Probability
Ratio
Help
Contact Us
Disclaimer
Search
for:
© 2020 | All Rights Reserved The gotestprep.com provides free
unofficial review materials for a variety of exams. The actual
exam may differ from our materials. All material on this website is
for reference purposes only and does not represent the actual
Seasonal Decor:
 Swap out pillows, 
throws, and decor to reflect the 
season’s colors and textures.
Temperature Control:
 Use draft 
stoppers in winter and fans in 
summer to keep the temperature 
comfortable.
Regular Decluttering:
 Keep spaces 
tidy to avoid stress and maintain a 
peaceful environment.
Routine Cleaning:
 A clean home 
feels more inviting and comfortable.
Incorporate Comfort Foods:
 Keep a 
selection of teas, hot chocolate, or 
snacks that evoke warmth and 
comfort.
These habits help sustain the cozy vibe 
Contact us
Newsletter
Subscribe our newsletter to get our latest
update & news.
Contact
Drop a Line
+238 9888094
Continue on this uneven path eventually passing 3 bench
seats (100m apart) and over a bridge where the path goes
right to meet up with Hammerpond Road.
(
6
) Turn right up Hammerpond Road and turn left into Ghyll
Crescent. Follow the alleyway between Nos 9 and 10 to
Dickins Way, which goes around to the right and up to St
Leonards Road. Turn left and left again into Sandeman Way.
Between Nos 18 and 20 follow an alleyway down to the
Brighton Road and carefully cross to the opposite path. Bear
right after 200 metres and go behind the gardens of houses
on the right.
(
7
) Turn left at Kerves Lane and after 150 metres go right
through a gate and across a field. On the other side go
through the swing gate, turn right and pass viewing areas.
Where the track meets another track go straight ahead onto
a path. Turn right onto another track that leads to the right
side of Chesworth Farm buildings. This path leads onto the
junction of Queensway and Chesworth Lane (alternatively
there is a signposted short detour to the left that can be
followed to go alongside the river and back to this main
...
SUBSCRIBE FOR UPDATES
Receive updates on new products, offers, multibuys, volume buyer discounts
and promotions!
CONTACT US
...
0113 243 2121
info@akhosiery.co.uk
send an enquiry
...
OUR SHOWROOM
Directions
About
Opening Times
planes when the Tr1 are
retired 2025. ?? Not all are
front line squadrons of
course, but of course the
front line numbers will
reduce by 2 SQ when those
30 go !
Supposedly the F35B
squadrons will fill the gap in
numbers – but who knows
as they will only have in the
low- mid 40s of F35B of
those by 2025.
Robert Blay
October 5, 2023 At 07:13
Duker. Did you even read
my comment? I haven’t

....

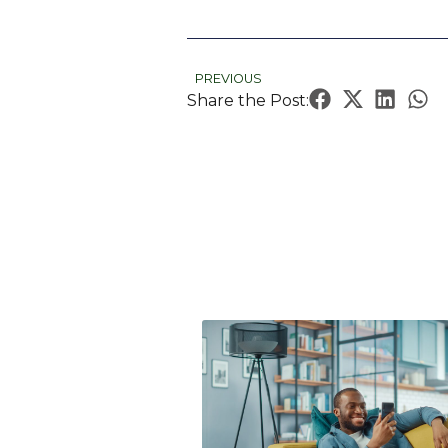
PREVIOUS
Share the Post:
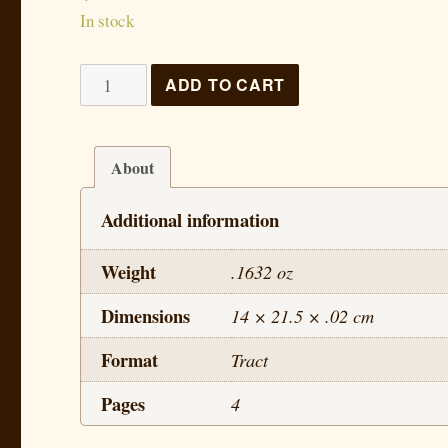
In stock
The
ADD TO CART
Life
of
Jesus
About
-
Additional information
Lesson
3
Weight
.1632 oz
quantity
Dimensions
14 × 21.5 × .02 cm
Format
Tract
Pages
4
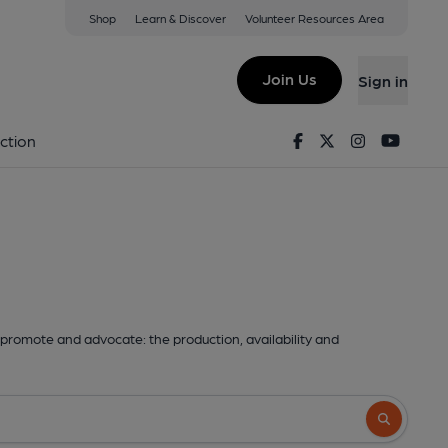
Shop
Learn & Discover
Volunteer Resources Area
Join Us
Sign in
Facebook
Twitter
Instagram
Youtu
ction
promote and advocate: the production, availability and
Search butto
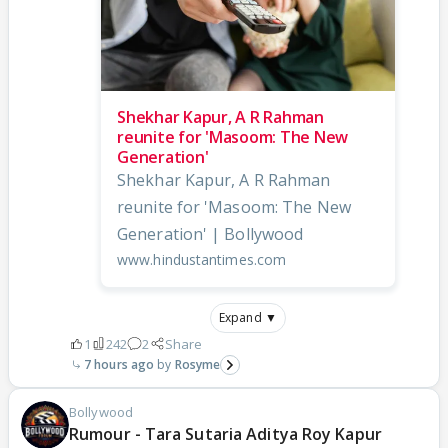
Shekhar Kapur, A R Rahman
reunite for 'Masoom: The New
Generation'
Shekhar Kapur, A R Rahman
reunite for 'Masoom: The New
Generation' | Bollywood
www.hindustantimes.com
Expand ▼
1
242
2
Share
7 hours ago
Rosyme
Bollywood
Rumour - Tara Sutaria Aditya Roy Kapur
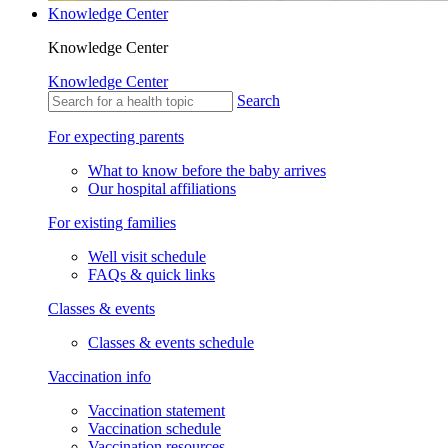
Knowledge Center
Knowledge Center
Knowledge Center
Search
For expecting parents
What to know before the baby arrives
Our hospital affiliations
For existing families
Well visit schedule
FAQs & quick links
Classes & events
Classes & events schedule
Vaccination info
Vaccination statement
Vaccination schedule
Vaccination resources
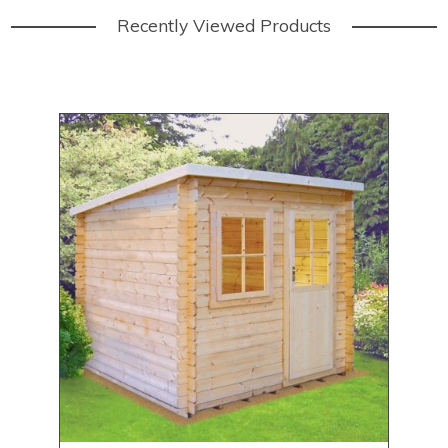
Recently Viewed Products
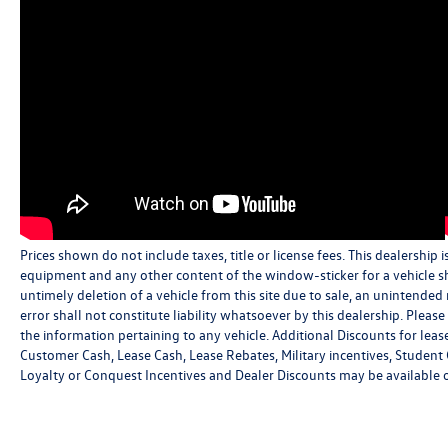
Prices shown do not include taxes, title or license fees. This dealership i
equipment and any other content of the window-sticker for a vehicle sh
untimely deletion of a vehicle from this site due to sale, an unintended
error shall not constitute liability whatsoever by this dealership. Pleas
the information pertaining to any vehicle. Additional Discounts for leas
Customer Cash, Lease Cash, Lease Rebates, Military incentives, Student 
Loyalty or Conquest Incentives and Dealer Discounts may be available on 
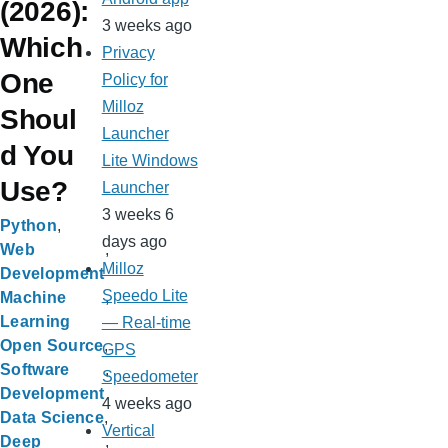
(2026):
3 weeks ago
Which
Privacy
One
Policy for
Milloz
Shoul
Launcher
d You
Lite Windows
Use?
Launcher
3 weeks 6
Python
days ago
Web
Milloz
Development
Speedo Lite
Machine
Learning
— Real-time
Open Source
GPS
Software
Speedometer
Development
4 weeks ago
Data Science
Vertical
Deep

....

#### [ACTION ITEM]
Everything from the line with "front line squadrons of" through the line with "my comment? I haven’t" should be written out exactly as it appears above, end lines included, and nothing outside that range.

#### [ANSWER SECTION]
front line squadrons of
course, but of course the
front line numbers will
reduce by 2 SQ when those
30 go !
Supposedly the F35B
squadrons will fill the gap in
numbers – but who knows
as they will only have in the
low- mid 40s of F35B of
those by 2025.
Robert Blay
October 5, 2023 At 07:13
Duker. Did you even read
my comment? I haven’t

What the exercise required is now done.